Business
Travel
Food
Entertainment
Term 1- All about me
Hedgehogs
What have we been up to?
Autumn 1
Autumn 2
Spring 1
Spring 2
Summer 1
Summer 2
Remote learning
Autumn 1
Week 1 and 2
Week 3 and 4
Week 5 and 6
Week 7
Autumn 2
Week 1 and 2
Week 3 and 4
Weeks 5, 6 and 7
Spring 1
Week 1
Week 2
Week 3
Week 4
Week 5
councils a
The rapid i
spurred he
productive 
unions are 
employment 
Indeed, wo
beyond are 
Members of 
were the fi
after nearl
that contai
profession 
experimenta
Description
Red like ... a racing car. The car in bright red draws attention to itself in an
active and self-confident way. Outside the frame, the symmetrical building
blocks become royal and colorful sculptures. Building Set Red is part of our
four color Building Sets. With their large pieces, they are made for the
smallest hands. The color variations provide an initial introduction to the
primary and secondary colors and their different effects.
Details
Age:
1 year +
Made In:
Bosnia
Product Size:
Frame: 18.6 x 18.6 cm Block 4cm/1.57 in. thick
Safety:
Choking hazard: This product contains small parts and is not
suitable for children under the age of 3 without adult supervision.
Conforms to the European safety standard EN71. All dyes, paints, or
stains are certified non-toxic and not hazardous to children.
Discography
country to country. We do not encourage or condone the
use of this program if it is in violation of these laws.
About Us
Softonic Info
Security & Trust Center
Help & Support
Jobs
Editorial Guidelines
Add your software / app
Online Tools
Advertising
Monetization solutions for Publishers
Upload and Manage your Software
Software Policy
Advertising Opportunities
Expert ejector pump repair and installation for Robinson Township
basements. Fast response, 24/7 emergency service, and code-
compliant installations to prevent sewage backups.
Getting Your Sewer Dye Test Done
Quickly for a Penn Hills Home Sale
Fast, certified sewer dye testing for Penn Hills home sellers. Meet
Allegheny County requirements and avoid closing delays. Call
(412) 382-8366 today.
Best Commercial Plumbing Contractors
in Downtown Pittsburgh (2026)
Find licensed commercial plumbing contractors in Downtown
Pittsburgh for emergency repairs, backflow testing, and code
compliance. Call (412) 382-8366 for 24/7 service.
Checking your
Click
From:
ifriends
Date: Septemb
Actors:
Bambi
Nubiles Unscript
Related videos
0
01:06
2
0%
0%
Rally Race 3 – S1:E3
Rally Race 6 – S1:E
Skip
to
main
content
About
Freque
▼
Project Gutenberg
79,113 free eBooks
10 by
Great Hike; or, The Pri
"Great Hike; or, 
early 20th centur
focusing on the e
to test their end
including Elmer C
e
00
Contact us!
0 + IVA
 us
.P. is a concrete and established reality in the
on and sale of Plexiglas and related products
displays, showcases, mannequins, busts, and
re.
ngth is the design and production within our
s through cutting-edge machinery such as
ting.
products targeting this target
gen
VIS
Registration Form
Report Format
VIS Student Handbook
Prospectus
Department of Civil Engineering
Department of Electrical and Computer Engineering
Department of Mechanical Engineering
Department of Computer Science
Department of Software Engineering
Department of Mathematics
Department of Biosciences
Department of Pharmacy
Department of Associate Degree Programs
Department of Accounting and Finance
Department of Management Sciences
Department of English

────────────────

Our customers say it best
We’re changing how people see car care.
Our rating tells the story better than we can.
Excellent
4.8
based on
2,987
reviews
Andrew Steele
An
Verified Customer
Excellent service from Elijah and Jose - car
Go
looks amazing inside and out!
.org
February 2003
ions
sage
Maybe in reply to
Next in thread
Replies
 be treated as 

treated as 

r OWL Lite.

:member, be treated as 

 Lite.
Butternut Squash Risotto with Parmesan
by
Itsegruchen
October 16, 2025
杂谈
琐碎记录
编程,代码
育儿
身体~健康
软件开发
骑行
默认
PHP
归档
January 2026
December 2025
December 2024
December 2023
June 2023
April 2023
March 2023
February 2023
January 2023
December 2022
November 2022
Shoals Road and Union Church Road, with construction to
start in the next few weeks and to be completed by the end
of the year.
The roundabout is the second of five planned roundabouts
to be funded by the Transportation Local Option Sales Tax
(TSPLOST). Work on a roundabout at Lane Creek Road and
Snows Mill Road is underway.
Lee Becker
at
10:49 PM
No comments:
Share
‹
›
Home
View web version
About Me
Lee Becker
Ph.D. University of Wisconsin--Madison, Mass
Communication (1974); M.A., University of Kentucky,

────────────────

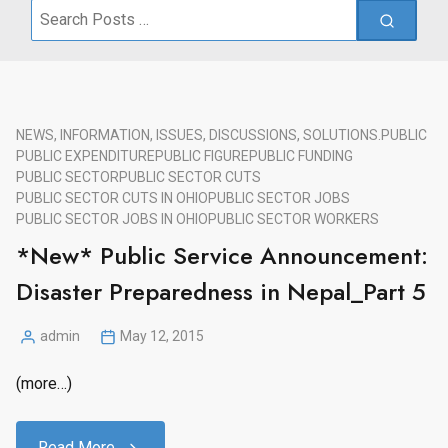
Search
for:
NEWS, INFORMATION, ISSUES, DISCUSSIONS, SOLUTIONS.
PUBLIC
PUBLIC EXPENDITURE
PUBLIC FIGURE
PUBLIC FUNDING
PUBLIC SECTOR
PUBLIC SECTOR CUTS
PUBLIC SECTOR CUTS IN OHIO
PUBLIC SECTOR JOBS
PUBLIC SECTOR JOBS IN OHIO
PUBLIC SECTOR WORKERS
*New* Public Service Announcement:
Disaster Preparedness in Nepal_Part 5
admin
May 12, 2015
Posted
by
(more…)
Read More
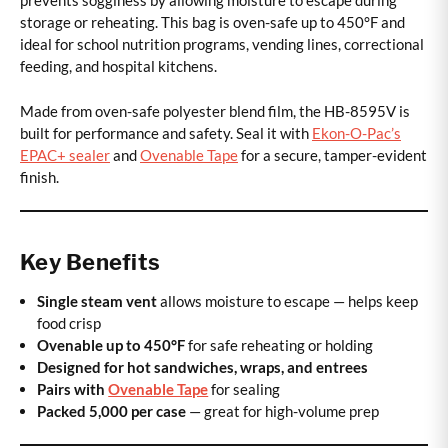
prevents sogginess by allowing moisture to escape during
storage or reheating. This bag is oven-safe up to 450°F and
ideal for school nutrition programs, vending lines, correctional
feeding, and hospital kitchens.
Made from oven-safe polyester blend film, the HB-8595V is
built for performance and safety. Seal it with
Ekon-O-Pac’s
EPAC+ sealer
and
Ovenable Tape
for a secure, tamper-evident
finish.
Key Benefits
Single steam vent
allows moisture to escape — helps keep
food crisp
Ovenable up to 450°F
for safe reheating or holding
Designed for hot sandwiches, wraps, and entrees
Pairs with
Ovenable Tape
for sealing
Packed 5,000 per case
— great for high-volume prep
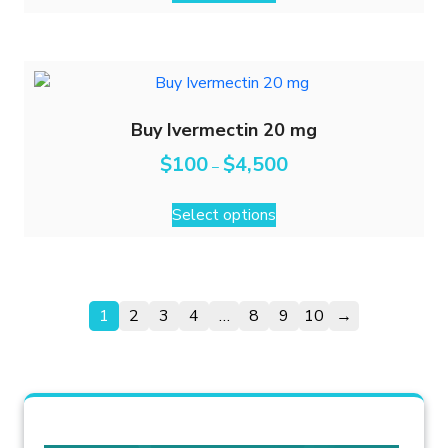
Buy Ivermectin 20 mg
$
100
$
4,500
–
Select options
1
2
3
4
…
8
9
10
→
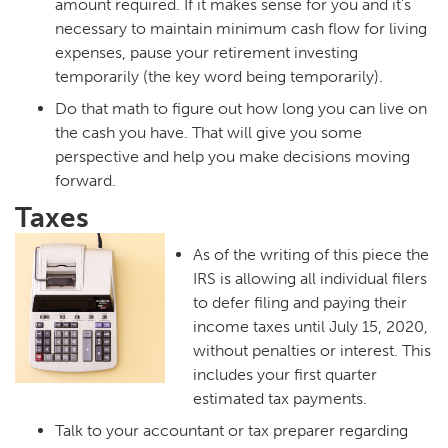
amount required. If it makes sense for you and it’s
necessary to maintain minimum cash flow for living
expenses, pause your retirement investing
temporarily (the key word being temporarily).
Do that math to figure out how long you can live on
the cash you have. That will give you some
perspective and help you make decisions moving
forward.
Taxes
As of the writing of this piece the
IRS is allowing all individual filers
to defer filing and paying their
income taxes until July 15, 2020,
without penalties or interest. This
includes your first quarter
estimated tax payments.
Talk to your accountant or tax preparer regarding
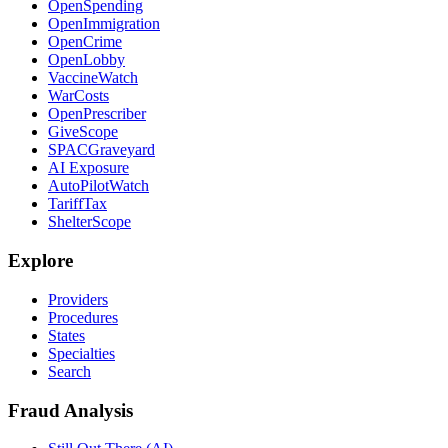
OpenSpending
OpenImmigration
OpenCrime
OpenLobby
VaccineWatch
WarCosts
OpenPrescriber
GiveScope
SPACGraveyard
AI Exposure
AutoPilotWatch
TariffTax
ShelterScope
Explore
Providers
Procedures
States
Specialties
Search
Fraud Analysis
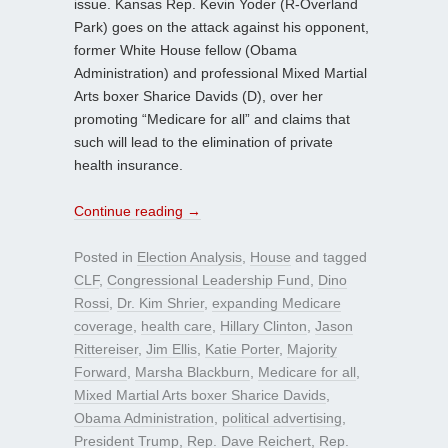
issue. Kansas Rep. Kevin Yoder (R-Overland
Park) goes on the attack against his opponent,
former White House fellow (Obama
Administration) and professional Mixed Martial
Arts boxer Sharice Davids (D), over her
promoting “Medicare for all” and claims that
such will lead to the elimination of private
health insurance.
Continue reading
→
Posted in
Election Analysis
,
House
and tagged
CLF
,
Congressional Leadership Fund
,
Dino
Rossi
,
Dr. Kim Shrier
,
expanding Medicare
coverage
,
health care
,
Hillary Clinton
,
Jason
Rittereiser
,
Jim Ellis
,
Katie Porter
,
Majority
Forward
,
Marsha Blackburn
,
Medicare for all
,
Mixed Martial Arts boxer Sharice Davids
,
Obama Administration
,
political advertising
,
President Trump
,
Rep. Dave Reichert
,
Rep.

────────────────

**Problem details:**
In the data above, which lines include "emergency"? Return those lines.

**Written reply:**
basements. Fast response, 24/7 emergency service, and code-
Pittsburgh for emergency repairs, backflow testing, and code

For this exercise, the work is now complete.